## PROMPT
Without including any picture, repeat the records below exactly.

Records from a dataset
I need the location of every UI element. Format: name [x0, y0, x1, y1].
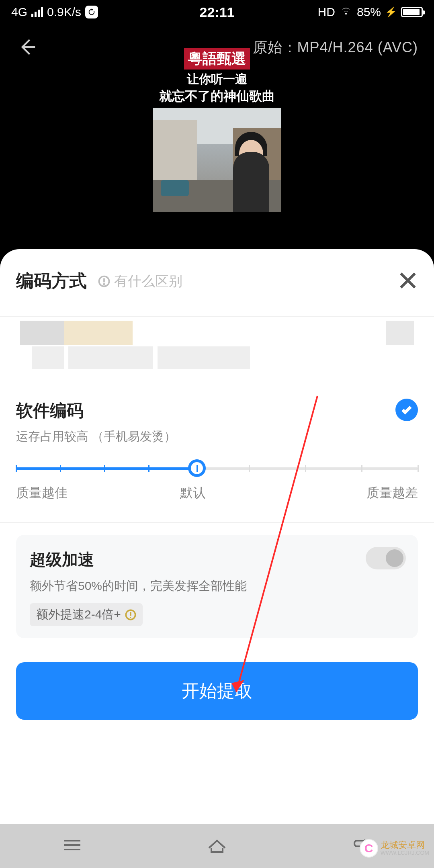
- network-type: 4G: [11, 5, 27, 19]
- boost-title: 超级加速: [30, 549, 404, 571]
- boost-toggle[interactable]: [366, 547, 406, 569]
- status-right: HD 85% ⚡: [318, 5, 423, 19]
- option-title: 软件编码: [16, 399, 418, 422]
- redacted-options-row: [0, 316, 434, 385]
- clock: 22:11: [200, 4, 235, 20]
- start-extract-button[interactable]: 开始提取: [16, 662, 418, 720]
- thumb-subtitle-1: 让你听一遍: [153, 71, 281, 88]
- wifi-icon: [339, 5, 353, 19]
- back-button[interactable]: [16, 36, 38, 59]
- watermark-url: WWW.LCJRJ.COM: [381, 850, 429, 856]
- sheet-title: 编码方式: [16, 269, 87, 293]
- divider: [0, 522, 434, 523]
- sheet-header: 编码方式 有什么区别: [0, 249, 434, 305]
- watermark: C 龙城安卓网 WWW.LCJRJ.COM: [360, 839, 429, 858]
- slider-label-left: 质量越佳: [16, 484, 68, 502]
- quality-slider[interactable]: 质量越佳 默认 质量越差: [0, 455, 434, 506]
- help-link[interactable]: 有什么区别: [98, 272, 182, 291]
- watermark-name: 龙城安卓网: [381, 841, 429, 850]
- svg-point-5: [130, 617, 131, 618]
- nav-home-icon[interactable]: [205, 836, 229, 856]
- boost-tag[interactable]: 额外提速2-4倍+: [30, 603, 143, 626]
- status-left: 4G 0.9K/s: [11, 5, 98, 19]
- slider-label-right: 质量越差: [366, 484, 418, 502]
- nav-recent-icon[interactable]: [60, 836, 84, 856]
- hd-indicator: HD: [318, 5, 335, 19]
- charging-icon: ⚡: [385, 6, 397, 18]
- thumb-subtitle-2: 就忘不了的神仙歌曲: [153, 88, 281, 105]
- slider-label-mid: 默认: [180, 484, 206, 502]
- thumb-image: [153, 108, 281, 212]
- signal-icon: [31, 7, 43, 17]
- sync-icon: [85, 6, 98, 18]
- svg-point-2: [104, 284, 104, 285]
- super-boost-card: 超级加速 额外节省50%的时间，完美发挥全部性能 额外提速2-4倍+: [16, 535, 418, 638]
- help-text: 有什么区别: [114, 272, 182, 291]
- toggle-knob: [386, 549, 403, 567]
- software-encoding-option[interactable]: 软件编码 运存占用较高 （手机易发烫）: [0, 385, 434, 455]
- warning-icon: [125, 609, 136, 620]
- video-thumbnail[interactable]: 粵語甄選 让你听一遍 就忘不了的神仙歌曲: [153, 48, 281, 212]
- status-bar: 4G 0.9K/s 22:11 HD 85% ⚡: [0, 0, 434, 24]
- encoding-sheet: 编码方式 有什么区别 软件编码 运存占用较高 （手机易发烫）: [0, 249, 434, 868]
- boost-subtitle: 额外节省50%的时间，完美发挥全部性能: [30, 578, 404, 594]
- battery-icon: [401, 7, 423, 17]
- network-speed: 0.9K/s: [47, 5, 81, 19]
- selected-check-icon: [395, 399, 418, 421]
- option-subtitle: 运存占用较高 （手机易发烫）: [16, 428, 418, 445]
- watermark-logo: C: [360, 839, 378, 858]
- boost-tag-text: 额外提速2-4倍+: [36, 606, 121, 623]
- thumb-title: 粵語甄選: [184, 48, 250, 70]
- video-preview: 原始：MP4/H.264 (AVC) 粵語甄選 让你听一遍 就忘不了的神仙歌曲: [0, 24, 434, 249]
- close-button[interactable]: [398, 270, 418, 292]
- battery-percent: 85%: [357, 5, 381, 19]
- cta-label: 开始提取: [182, 681, 252, 700]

## ANSWER SPACE
I need the location of every UI element. Format: name [x0, y0, x1, y1].
- network-type: 4G: [11, 5, 27, 19]
- boost-title: 超级加速: [30, 549, 404, 571]
- boost-toggle[interactable]: [366, 547, 406, 569]
- status-right: HD 85% ⚡: [318, 5, 423, 19]
- option-title: 软件编码: [16, 399, 418, 422]
- redacted-options-row: [0, 316, 434, 385]
- clock: 22:11: [200, 4, 235, 20]
- start-extract-button[interactable]: 开始提取: [16, 662, 418, 720]
- thumb-subtitle-1: 让你听一遍: [153, 71, 281, 88]
- wifi-icon: [339, 5, 353, 19]
- back-button[interactable]: [16, 36, 38, 59]
- watermark-url: WWW.LCJRJ.COM: [381, 850, 429, 856]
- sheet-title: 编码方式: [16, 269, 87, 293]
- divider: [0, 522, 434, 523]
- sheet-header: 编码方式 有什么区别: [0, 249, 434, 305]
- watermark: C 龙城安卓网 WWW.LCJRJ.COM: [360, 839, 429, 858]
- slider-label-left: 质量越佳: [16, 484, 68, 502]
- quality-slider[interactable]: 质量越佳 默认 质量越差: [0, 455, 434, 506]
- help-link[interactable]: 有什么区别: [98, 272, 182, 291]
- watermark-name: 龙城安卓网: [381, 841, 429, 850]
- svg-point-5: [130, 617, 131, 618]
- nav-home-icon[interactable]: [205, 836, 229, 856]
- boost-tag[interactable]: 额外提速2-4倍+: [30, 603, 143, 626]
- status-left: 4G 0.9K/s: [11, 5, 98, 19]
- slider-label-right: 质量越差: [366, 484, 418, 502]
- nav-recent-icon[interactable]: [60, 836, 84, 856]
- hd-indicator: HD: [318, 5, 335, 19]
- charging-icon: ⚡: [385, 6, 397, 18]
- thumb-subtitle-2: 就忘不了的神仙歌曲: [153, 88, 281, 105]
- slider-label-mid: 默认: [180, 484, 206, 502]
- thumb-image: [153, 108, 281, 212]
- signal-icon: [31, 7, 43, 17]
- sync-icon: [85, 6, 98, 18]
- svg-point-2: [104, 284, 104, 285]
- super-boost-card: 超级加速 额外节省50%的时间，完美发挥全部性能 额外提速2-4倍+: [16, 535, 418, 638]
- help-text: 有什么区别: [114, 272, 182, 291]
- toggle-knob: [386, 549, 403, 567]
- software-encoding-option[interactable]: 软件编码 运存占用较高 （手机易发烫）: [0, 385, 434, 455]
- warning-icon: [125, 609, 136, 620]
- video-thumbnail[interactable]: 粵語甄選 让你听一遍 就忘不了的神仙歌曲: [153, 48, 281, 212]
- status-bar: 4G 0.9K/s 22:11 HD 85% ⚡: [0, 0, 434, 24]
- encoding-sheet: 编码方式 有什么区别 软件编码 运存占用较高 （手机易发烫）: [0, 249, 434, 868]
- boost-subtitle: 额外节省50%的时间，完美发挥全部性能: [30, 578, 404, 594]
- battery-icon: [401, 7, 423, 17]
- network-speed: 0.9K/s: [47, 5, 81, 19]
- selected-check-icon: [395, 399, 418, 421]
- option-subtitle: 运存占用较高 （手机易发烫）: [16, 428, 418, 445]
- watermark-logo: C: [360, 839, 378, 858]
- boost-tag-text: 额外提速2-4倍+: [36, 606, 121, 623]
- thumb-title: 粵語甄選: [184, 48, 250, 70]
- video-preview: 原始：MP4/H.264 (AVC) 粵語甄選 让你听一遍 就忘不了的神仙歌曲: [0, 24, 434, 249]
- close-button[interactable]: [398, 270, 418, 292]
- battery-percent: 85%: [357, 5, 381, 19]
- cta-label: 开始提取: [182, 681, 252, 700]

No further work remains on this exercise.